Bartlett countered that the Clinton-Gore administration had also dipped into its surplus. Gore, he said, had ''a credibility deficit, for attacking us for something his own administration does.''

Gore spokesman Chris Lehane scoffed at that argument. The difference between Bush's economy and the administration's economy was obvious, he said: Nationally, the surplus had only increased in recent years, whereas Bush was presiding over a decline.

Gore, who has previously said Bush was less qualified to be president because his duties as governor were so limited by Texas law, was asked how he can, at the same time, hold Bush responsible for the declining surplus in Texas.

Gore said that Bush, while short on constitutional authority, has had the power and platform to set priorities for his state and that instead of making children's health care and poverty high priorities, ''his priority was a special interest tax break.''

The budget fracas provided a stark contrast to Gore's other goal yesterday: rallying his troops. In visits to a group of Democratic National Committee state directors, and to his young campaign staff in their headquarters, Gore sought to inspire his supporters to fight for a cause that he described as bigger than all of them.

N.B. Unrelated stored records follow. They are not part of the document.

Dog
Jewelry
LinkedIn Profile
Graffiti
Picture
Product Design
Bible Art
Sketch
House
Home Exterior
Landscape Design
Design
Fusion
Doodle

''I understand very well how hard the challenge is, and how hard the work is,'' Gore told the DNC state directors. ''I just wanted to say that this is really all about - it's not about me, and it's not about you ... it's about the people of this country.''

Meanwhile, a new CNN-USA Today-Gallup poll showed the two candidates virtually tied among likely voters, 48 percent for Bush and 46 percent for Gore. Bush had led in the same poll in late June, but Gore has received gains among women and independents.